Viver plenamente não é algo que possa ser descrito, sò a linguagem poética é uma excepção. Entre os versos de Giovannina, lemos:

Entretanto, para saber que precisa de alguém que olhe para ele.

Entretanto, para sentir o que vive, precisa de alguém que o ame.

Entretanto, para se encontrar a si próprio, precisa de caminhar na estrada para casa,

uma casa quente e acolhedora, com uma lareira a arder e lenha a crepitar.

É verdade, esta casa não existe, ele tem de a criar do nada.

‘Ser eu’ vem de uma fonte misteriosa, daquele ‘nada’ inalcançável descrito poeticamente pelo autor, é algo intoxicante e desconhecido para muitos. A poesia de Giovannina é uma pergunta desesperada sobre o significado último da existência e a busca contínua do “si mesmo” na face oculta da realidade.

Uma viagem que conduz aos meandros mais profundos do mundo interior passa inevitavelmente pela solidão: “a sabedoria da alma suporta o peso da solidão”, escreve Giovannina enquanto, perdida num labirinto sem saída, procura desesperadamente o inefável e misterioso ‘outro’.

“O amor é um conceito extensível que vai do céu ao inferno, que reúne o bem e o mal, o sublime e o infinito”, diz Jung. O amor e o conhecimento sempre viajaram juntos numa fusão inseparável e dolorosa de todos os aspectos fundamentais da existência. Lembro-me de Kafka que escreve em Cartas a Milena: “O amor é o fato de tu seres para mim a faca com que eu me intrometo”.

“Cada pergunta é uma lâmina afiada”, salienta Giovannina novamente. Através da sua caneta/punhal, a relação amorosa é eviscerada, mas ela ainda consegue escapar sempre à pergunta.

perigo quando o fim do mundo me assalta.

O SIGNIFICADO ALIMENTA-SE DO SOFRIMENTO

Perdi a minha CARNE DE CRUDE SCREW

Como um quebra-cabeças, cujas peças se juntam para formar um quadro mais amplo, os poemas de Giovannina oferecem-nos uma resposta severa, por vezes cruel, à vida, ao amor e ao destino humano: uma resposta inteiramente pessoal à dor do mundo e um desafio à falta de sentido da existência.

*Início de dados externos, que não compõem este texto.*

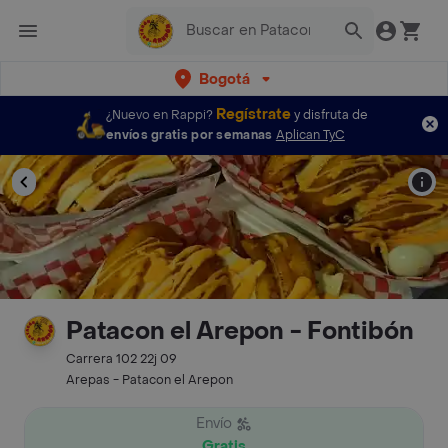
Bogotá
Regístrate
¿Nuevo en Rappi?
y disfruta de
envíos gratis por semanas
Aplican TyC
Patacon el Arepon - Fontibón
Carrera 102 22j 09
Arepas - Patacon el Arepon
Envío
Gratis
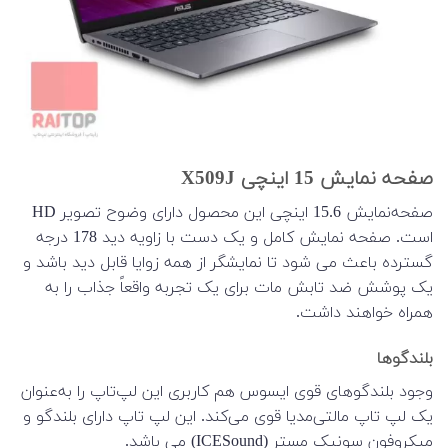
صفحه نمایش 15 اینچی X509J
صفحه‌نمایش 15.6 اینچی این محصول دارای وضوح تصویر HD
است. صفحه نمایش کامل و یک دست با زاویه دید 178 درجه
گسترده باعث می شود تا نمایشگر از همه زوایا قابل دید باشد و
یک پوشش ضد تابش مات برای یک تجربه واقعاً جذاب را به
همراه خواهند داشت.
بلندگوها
وجود بلندگوهای قوی ایسوس هم کاربری این لپ‌تاپ را به‌عنوان
یک لپ تاپ مالتی‌مدیا قوی می‌کند. این لپ تاپ دارای بلندگو و
میکروفون سونیک مستر (ICESound) می باشد.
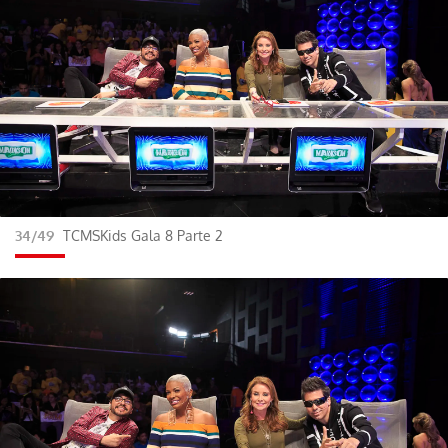
34/49
TCMSKids Gala 8 Parte 2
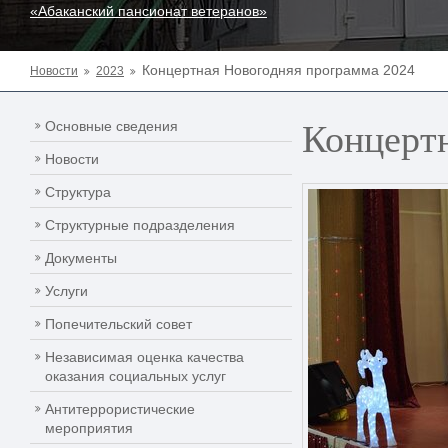
«Абаканский пансионат ветеранов»
Концертная Новогодняя программа 2024
Новости
2023
Концертн
Основные сведения
Новости
Структура
Структурные подразделения
Документы
Услуги
Попечительский совет
Независимая оценка качества
оказания социальных услуг
Антитеррористические
мероприятия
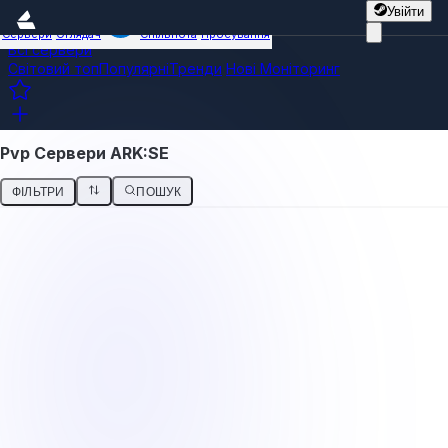
Увійти
Сервери
Оглядач
Спільнота
Просування
Всі сервери
Світовий топ
Популярні
Тренди
Нові
Моніторинг
Pvp Сервери ARK:SE
ФІЛЬТРИ
ПОШУК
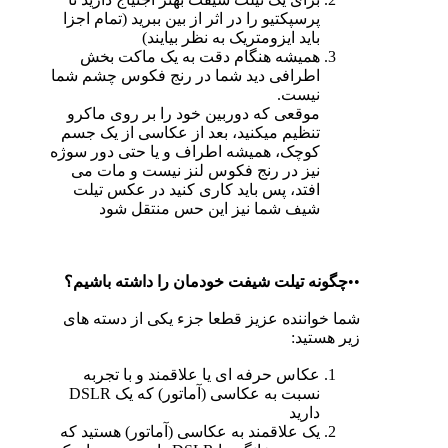
پرسپکتیو را در اثر از بین ببرید (تمام اجزا
باید ایزومتریک به نظر بیایند)
همیشه هنگام دقت به یک ماکت بخش
اطرافی دید شما در رنج فکوس چشم شما
نیست.
موقعی که دوربین خود را بر روی ماکرو
تنظیم میکنید، بعد از عکاسی از یک جسم
کوچک، همیشه اطراف و یا حتی دور سوژه
نیز در رنج فکوس لنز نیست و مات می
افتد، پس باید کاری کنید در عکس تیلت
شیف شما نیز این حس منتقل شود
••
چگونه تیلت شیفت خودمان را داشته باشیم؟
شما خواننده عزیز قطعا جزء یکی از دسته های
زیر هستید:
عکاس حرفه ای یا علاقمند و با تجربه
نسبت به عکاسی (آماتور) که یک DSLR
دارید
یک علاقمند به عکاسی (آماتور) هستید که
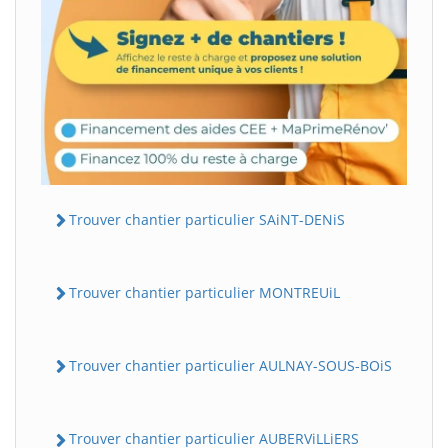
Trouver chantier particulier SAiNT-DENiS
Trouver chantier particulier MONTREUiL
Trouver chantier particulier AULNAY-SOUS-BOiS
Trouver chantier particulier AUBERViLLiERS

“Cada fenómeno que diz respeito ao universo humano – crescimento, amor, criatividade – deve ser confrontado com o seu lado negro, com a sua morte, para descobrir que, talvez, o que nos limita e nos trai é também o que nos determina e nos revela”, escreve Aldo Carotenuto.

Neste momento de crise planetária que estamos a atravessar, em que somos chamados a rever os nossos projectos, valores e conceber novas intenções, Giovannina, através do enigma do amor, descreve uma dolorosa viagem interior, talvez uma tentativa de curar as dolorosas fraturas. O que é o amor? Para onde nos leva? A autora cambaleia no escuro, numa tentativa de responder a perguntas tão imensas e exorta o leitor a uma reflexão profunda que coloca o processo amoroso no centro de uma viagem individual. Só através da perda de nós próprios, na desorientação e solidão, é que nos é mostrado, para além do mistério, um vislumbre de “verdade”.